** Your goal **
Each line below that carries the string "displays" must appear in the answer.

** Dataset content **
:::::

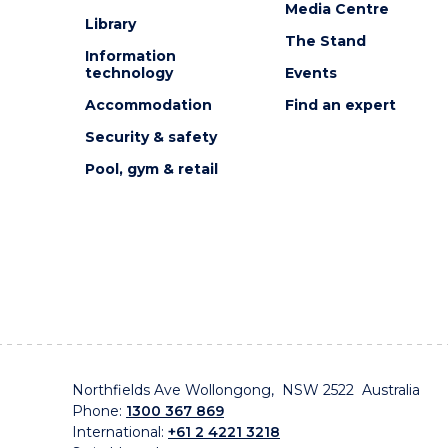
Media Centre
Library
The Stand
Information
technology
Events
Accommodation
Find an expert
Security & safety
Pool, gym & retail
Northfields Ave Wollongong, NSW 2522 Australia
Phone:
1300 367 869
International:
+61 2 4221 3218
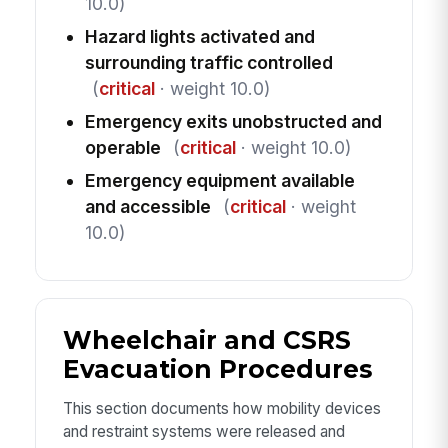
10.0)
Hazard lights activated and
surrounding traffic controlled
(
critical
· weight 10.0)
Emergency exits unobstructed and
operable
(
critical
· weight 10.0)
Emergency equipment available
and accessible
(
critical
· weight
10.0)
Wheelchair and CSRS
Evacuation Procedures
This section documents how mobility devices
and restraint systems were released and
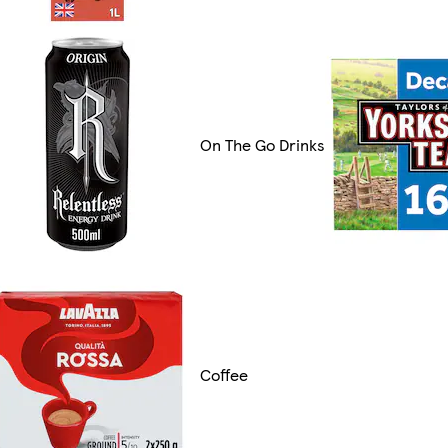
On The Go Drinks
Coffee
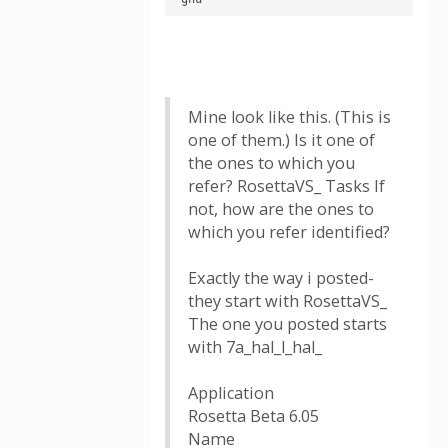
Mine look like this. (This is
one of them.) Is it one of
the ones to which you
refer? RosettaVS_ Tasks If
not, how are the ones to
which you refer identified?
Exactly the way i posted-
they start with RosettaVS_
The one you posted starts
with 7a_hal_l_hal_
Application
Rosetta Beta 6.05
Name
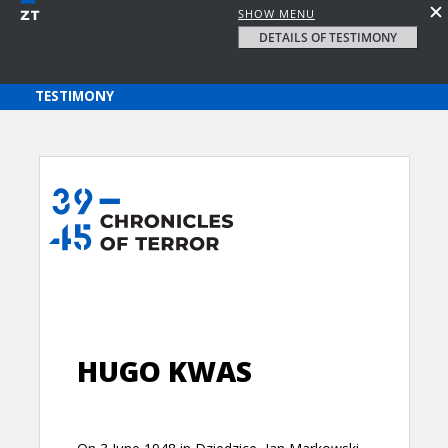
SHOW MENU
DETAILS OF TESTIMONY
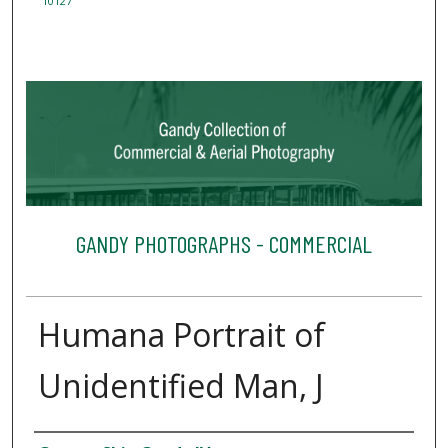
10127
GANDY PHOTOGRAPHS - COMMERCIAL
Humana Portrait of
Unidentified Man, J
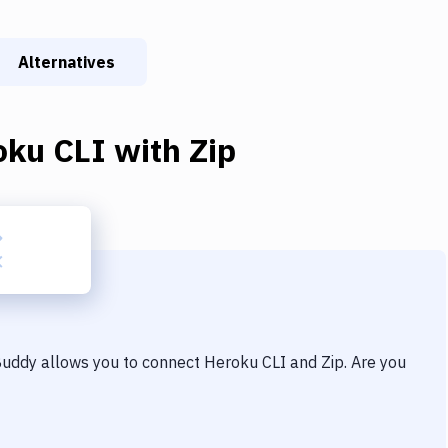
Alternatives
oku CLI
with
Zip
 Buddy allows you to connect
Heroku CLI
and
Zip
. Are you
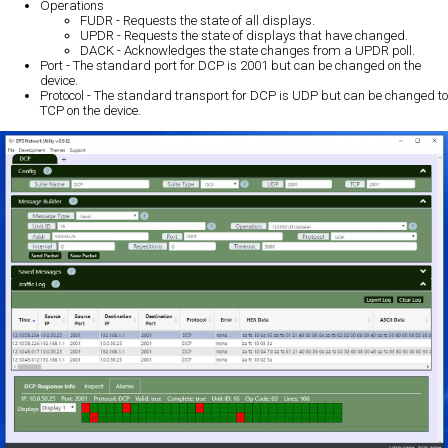
Operations
FUDR - Requests the state of all displays.
UPDR - Requests the state of displays that have changed.
DACK - Acknowledges the state changes from a UPDR poll.
Port - The standard port for DCP is 2001 but can be changed on the
device.
Protocol - The standard transport for DCP is UDP but can be changed to
TCP on the device.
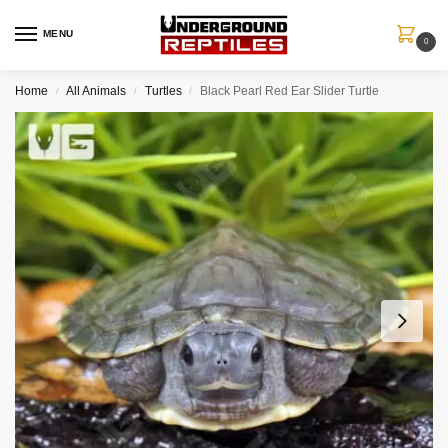
MENU
0
Home
All Animals
Turtles
Black Pearl Red Ear Slider Turtle
/
/
/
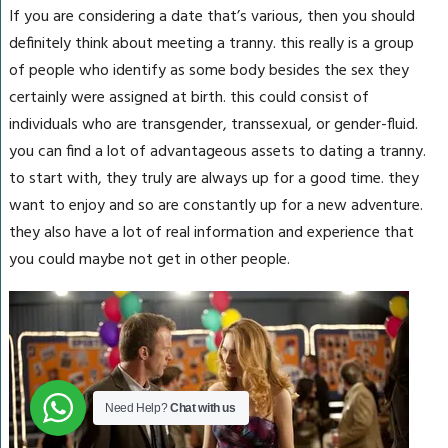
If you are considering a date that’s various, then you should
definitely think about meeting a tranny. this really is a group
of people who identify as some body besides the sex they
certainly were assigned at birth. this could consist of
individuals who are transgender, transsexual, or gender-fluid.
you can find a lot of advantageous assets to dating a tranny.
to start with, they truly are always up for a good time. they
want to enjoy and so are constantly up for a new adventure.
they also have a lot of real information and experience that
you could maybe not get in other people.
Need Help?
Chat with us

:::::

** Answer to the problem **
FUDR - Requests the state of all displays.
UPDR - Requests the state of displays that have changed.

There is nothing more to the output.